THUNDER BAY – Thunder Bay Mayor Bill Mauro says if Thunder Bay’s COVID-19 numbers were replicated in Toronto, the whole province would be open – regardless of what was happening in other parts of Ontario.
It’s why Mauro believes Premier Doug Ford dropped the ball on Thursday when he announced a blanket two-week extension to Ontario’s stay-at-home order, rather than returning to a regional approach.
Mauro wasn’t alone.
Liberal MPP Michael Gravelle (Thunder Bay-Superior North) and NDP MPP Judith Monteith-Farrell (Thunder Bay-Atikokan) also expressed disappointment at the decision not to return the district to the province’s colour-coded framework.
“To the best of my knowledge, we’re the only jurisdiction in North America that is not allowing outdoor activities like golf and tennis … and we’re not, obviously, the only jurisdiction North America that has the variants of concern present in their communities,” Mauro said.
“I’m very surprised by what I heard today.”
The decision leaves the city with little choice. Mauro said he’s worried about the effect the extension will have on residents and the local economy.
“It’s a concern. They’ve been asking people to do their part. For the better part of a year, we have. Businesses and people are obviously very concerned that given what we’ve accomplished here in Thunder Bay, there seems to be no indication of any consideration for a regional reopening,” Mauro said.
“There’s no numbers we have to achieve before it would be considered. If our numbers were in Toronto, the whole province would be open. How can you not reconsider a regional reopening?”
Gravelle, a long-time Liberal cabinet member, said he understands the need for a continued shutdown in Ontario hot spots, he’s disappointed Ford decided against a return to a regional approach. The province last month initially announced a four-week stay-at-home order scheduled to end on May 6, extended it 14 days to May 20 and then on Thursday added another two weeks.

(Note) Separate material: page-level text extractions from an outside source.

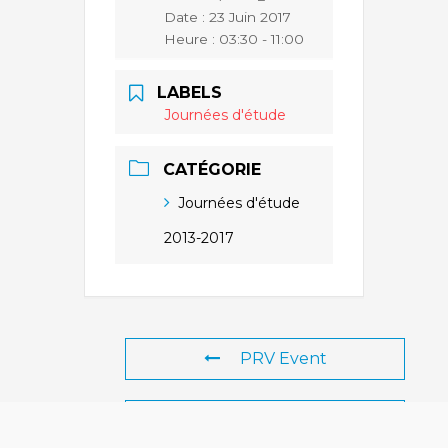
Date :
23 Juin 2017
Heure :
03:30 - 11:00
LABELS
Journées d'étude
CATÉGORIE
Journées d'étude
2013-2017
PRV Event
NXT Event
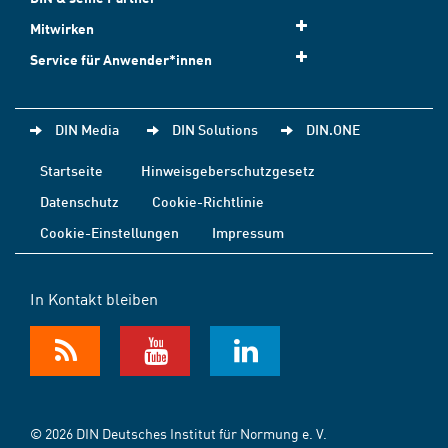
Mitwirken
Service für Anwender*innen
DIN Media
DIN Solutions
DIN.ONE
Startseite
Hinweisgeberschutzgesetz
Datenschutz
Cookie-Richtlinie
Cookie-Einstellungen
Impressum
In Kontakt bleiben
© 2026 DIN Deutsches Institut für Normung e. V.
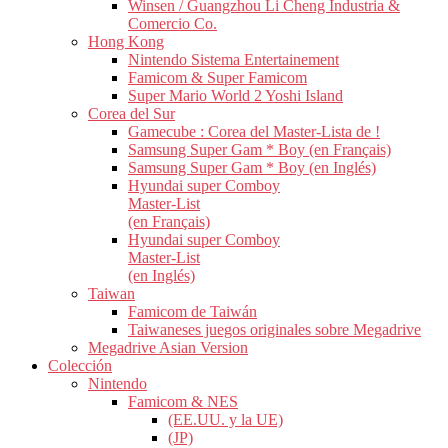
Winsen / Guangzhou Li Cheng Industria &
Comercio Co.
Hong Kong
Nintendo Sistema Entertainement
Famicom & Super Famicom
Super Mario World 2 Yoshi Island
Corea del Sur
Gamecube : Corea del Master-Lista de !
Samsung Super Gam * Boy (en Français)
Samsung Super Gam * Boy (en Inglés)
Hyundai super Comboy
Master-List
(en Français)
Hyundai super Comboy
Master-List
(en Inglés)
Taiwan
Famicom de Taiwán
Taiwaneses juegos originales sobre Megadrive
Megadrive Asian Version
Colección
Nintendo
Famicom & NES
(EE.UU. y la UE)
(JP)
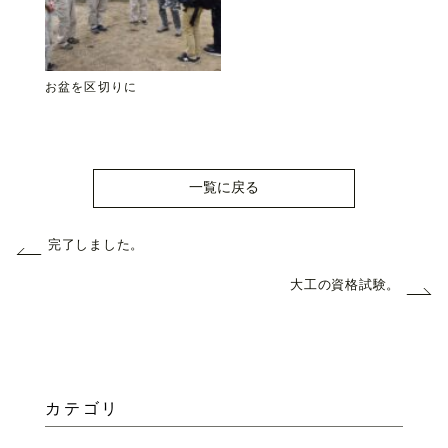
お盆を区切りに
一覧に戻る
完了しました。
大工の資格試験。
カテゴリ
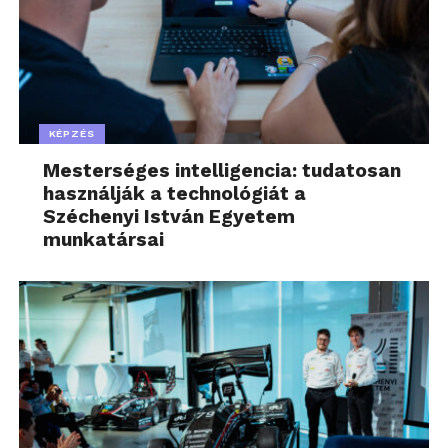
KÉPZÉS
Mesterséges intelligencia: tudatosan
használják a technológiát a
Széchenyi István Egyetem
munkatársai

Thunder Bay has been on lockdown since March 1, but currently has just 36 active cases and had a seven-day, per-100,000 of 18.67 on Thursday, the seventh straight reporting day the district was under the Yellow threshold.
The region has been below a seven-day, per-100,000 count of 40 since April 14, leaving it no worse than Orange for the past month.

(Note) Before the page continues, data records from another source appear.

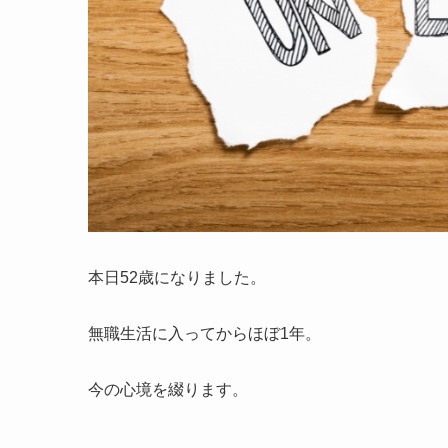
本日52歳になりました。
無職生活に入ってからほぼ1年。
今の心境を綴ります。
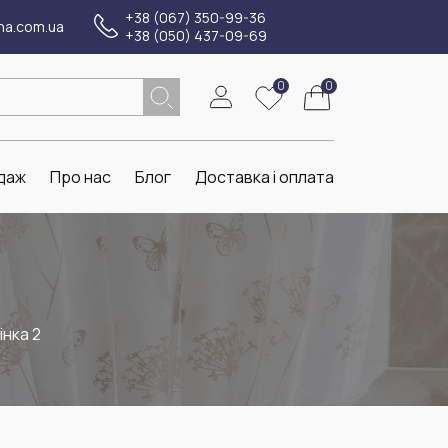
+38 (067) 350-99-36
na.com.ua
+38 (050) 437-09-69
0
0
даж
Про нас
Блог
Доставка і оплата
нка 2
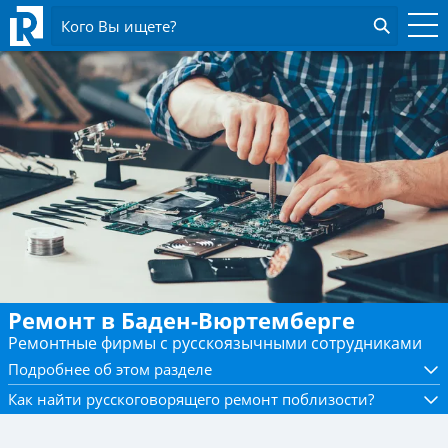
Кого Вы ищете?
Ремонт в Баден-Вюртемберге
Ремонтные фирмы с русскоязычными сотрудниками
Подробнее об этом разделе
Как найти русскоговорящего ремонт поблизости?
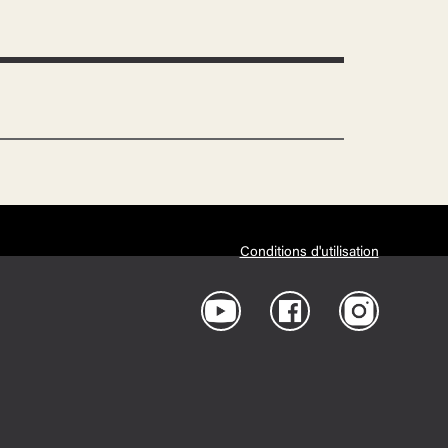
Conditions d'utilisation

“We’ve worked hard to get our numbers down,” Gravelle said. “If we were in the colour-coded format we’d be in the Orange or the Yellow code, which would make a difference in terms of businesses opening up, potentially schools opening up.
“Certainly I think the decision to not open up outdoor recreational facilities was a wrong one as well. Most medical professionals agree with that as well that the outdoor recreational facilities should be back open.”
Monteith-Farrell said her initial reaction is two more weeks is too much and that she’s disappointed the government won’t even consider moving to a regional approach.
Dr. David Williams, chief medical officer of health for Ontario, earlier this week said he’d like to see the daily case count drop below 1,000 before restrictions are lifted. There were 2,759 new cases announced on Thursday.
She understands the need to keep intensive care space available, but it would have been good to see some flexibility on the part of the Ford Conservatives.
“I think because we are so geographically remote, that consideration of what can open up here should have been factored in, but I don’t think that was considered at all,” Monteith-Farrell said.